Step six, sand as needed, clean, and then apply successive protective clear top coats. For this I could have used the Sansin line but chose instead to use Emtech's Pre-Catalized Waterborne Conversion Varnish since it durable and extremely easy to work with; including brushing out smoothly, and being highly resistant to potential water damage - a big plus when dealing with kitchen and bathroom cabinets.

Below is a before and after shot of a door I just completed using the above process (it actually looks better in person). I intentionally chose this door because it was one of two directly below the sink and as such, in the worst shape than any of the other doors or drawers in the kitchen. If you look carefully, you will note that the darkened areas in the finished shot correspond to the badly damaged areas in the before image. Because of a certain amount of discoloration, combined with heavier sanding, those areas took the stain a little differently than other areas did. Even so, the end result looks like natural staining of the wood rather than areas that were damaged. 

Before starting I had cautioned the HO that we might need to look at getting two replacement doors made for those located directly under the sink. The HO has seen the end result of this particular door and there are no plans for having new doors made.

We have done about seven of these jobs now since the original post back in April. We also have eight more in the pipeline. I am finding that almost nobody else around our area really wants to do these jobs because they can be tedious and fussy at times. However, because of that I have been able to raise my rates for this type of work 40% over my regular painting rates.

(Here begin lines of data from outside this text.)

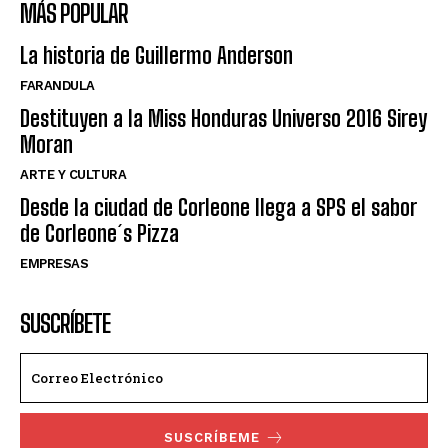
MÁS POPULAR
La historia de Guillermo Anderson
FARANDULA
Destituyen a la Miss Honduras Universo 2016 Sirey
Moran
ARTE Y CULTURA
Desde la ciudad de Corleone llega a SPS el sabor
de Corleone´s Pizza
EMPRESAS
SUSCRÍBETE
SUSCRÍBEME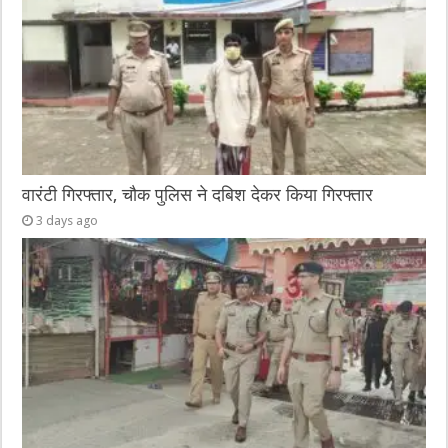
वारंटी गिरफ्तार, चौक पुलिस ने दबिश देकर किया गिरफ्तार
3 days ago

Also, we are now getting referrals from other painting outfits in town who have seen our work and who don't have the time or desire to take these jobs on. Something to think about.

(Hope at least a few of you found this interesting - and thanks for reading all the way through.)


----------



## RH

Getting ready to do another set of cabinets, these are made of hickory. Once again lots of water damage and break down of the previous clear coat. Cleaned, sanded, no staining this time, just clear coating. Applied three flood coats of the Emtech and the sample door looked great - IMO. 

Took it over to show it to the HOs; she was thrilled but he said he wants them "smoother" :blink:. Now a baby's butt is likely rougher than that door is. I think he was noticing a few areas where some grain texture was visible although it certainly can't be felt. I told him I will apply two more coats (for a total of five) and that seemed to make him happy.


----------



## woodcoyote

RH said:


> Getting ready to do another set of cabinets, these are made of hickory. Once again lots of water damage and break down of the previous clear coat. Cleaned, sanded, no staining this time, just clear coating. Applied three flood coats of the Emtech and the sample door looked great - IMO.
> 
> Took it over to show it to the HOs; she was thrilled but he said he wants them "smoother" :blink:. Now a baby's butt is likely rougher than that door is. I think he was noticing a few areas where some grain texture was visible although it certainly can't be felt. I told him I will apply two more coats (for a total of five) and that seemed to make him happy.


Looks good!

Just remember the home owners are always the best experts. Especially when you run into the ones that have been builders, generals, painters, and all the above in their lifetime. It's obviously clear that 5 coats is the correct way to go, it should already be the way you normally do things, says the wise home owners to the painter.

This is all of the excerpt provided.